Q&A with Judy Brown, co-owner with Carolyn Kosabeck of Three Generation Watercolourists

Local artist Judy Brown at her studio

How did you get started as an artist?
I have been interested in arts and crafts for as long as I can remember. My mother was very creative and artistic, so I grew up with her as a model and teacher. As a child I did a lot of sketching and drawing, and when I was about 12, my father suggested that I make up a portfolio. He took that collection of pieces to a professional artist and asked him to critique my work. The artist did a wonderful job, pointing out the strengths and weaknesses in my artwork very seriously. His encouragement gave my work a validity. My mother began oil painting about when us kids began to leave home, and she used to come to visit us from Toronto during her spring break and with my dad in the summer. We would paint together in oils. When Adult Further Education offered a course in watercolour I was very excited to try it out. Once I did, I was hooked. I bought my mother a brush and some paint, and we both lost ourselves in the wonder of watercolour.

Who are the three generations?
The Three Generations are my mother, myself and my daughter, Carolyn Kosabeck. My mother and I had two women shows for many years. Carolyn began painting when she was very young and grew up surrounded by and experimenting in art.
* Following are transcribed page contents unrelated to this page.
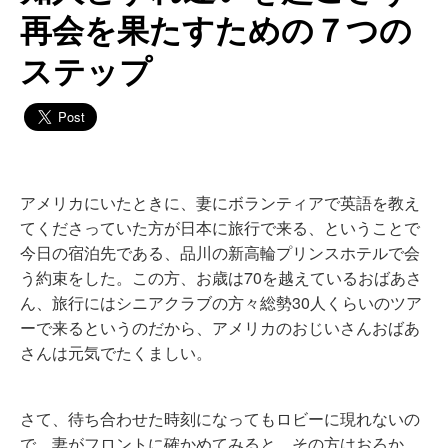
再会を果たすための７つの
ステップ
アメリカにいたときに、妻にボランティアで英語を教え
てくださっていた方が日本に旅行で来る、ということで
今日の宿泊先である、品川の新高輪プリンスホテルで会
う約束をした。この方、お歳は70を越えているおばあさ
ん、旅行にはシニアクラブの方々総勢30人くらいのツア
ーで来るというのだから、アメリカのおじいさんおばあ
さんは元気でたくましい。
さて、待ち合わせた時刻になってもロビーに現れないの
で、妻がフロントに確かめてみると、その方はおろか、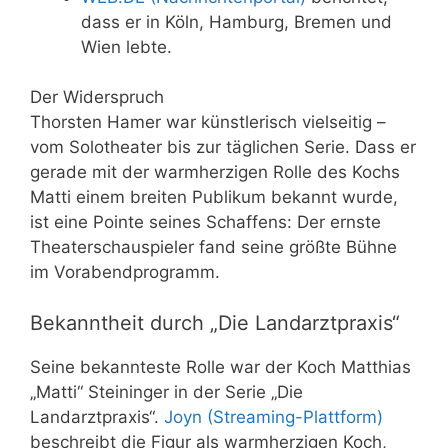
dass er in Köln, Hamburg, Bremen und
Wien lebte.
Der Widerspruch
Thorsten Hamer war künstlerisch vielseitig –
vom Solotheater bis zur täglichen Serie. Dass er
gerade mit der warmherzigen Rolle des Kochs
Matti einem breiten Publikum bekannt wurde,
ist eine Pointe seines Schaffens: Der ernste
Theaterschauspieler fand seine größte Bühne
im Vorabendprogramm.
Bekanntheit durch „Die Landarztpraxis“
Seine bekannteste Rolle war der Koch Matthias
„Matti“ Steininger in der Serie „Die
Landarztpraxis“.
Joyn (Streaming-Plattform)
beschreibt die Figur als warmherzigen Koch,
When she started showing her work with us, people commented on the three generations and the name stuck. Unfortunately, my mother passed away three years ago in May at 90 years old. She was still drawing and painting right until the week she died. Although there are just the two of us now, I guess we still have three generations of experience in art altogether. Carolyn and I are partners. We show together and team teach.

It says you are a watercolour artist, but you also work with other mediums. What is your current favourite medium to work with?
My favourite medium is still watercolour. There is so much to learn, so many skills to develop in watercolour. The challenge and the wonder of the paint mixing and moving on the paper depends on so many factors, the particular paint, the type of paper, the brush, the moisture, the tilt. Every painting is a beautiful experiment. Skill and practice can improve your painting, but there is still that element of not knowing exactly what will happen. I always say watercolour is the thinking person’s medium. You have to plan ahead, have to have learned what might happen and then work with the surprises. Watching the colours mix and mingle is fascinating.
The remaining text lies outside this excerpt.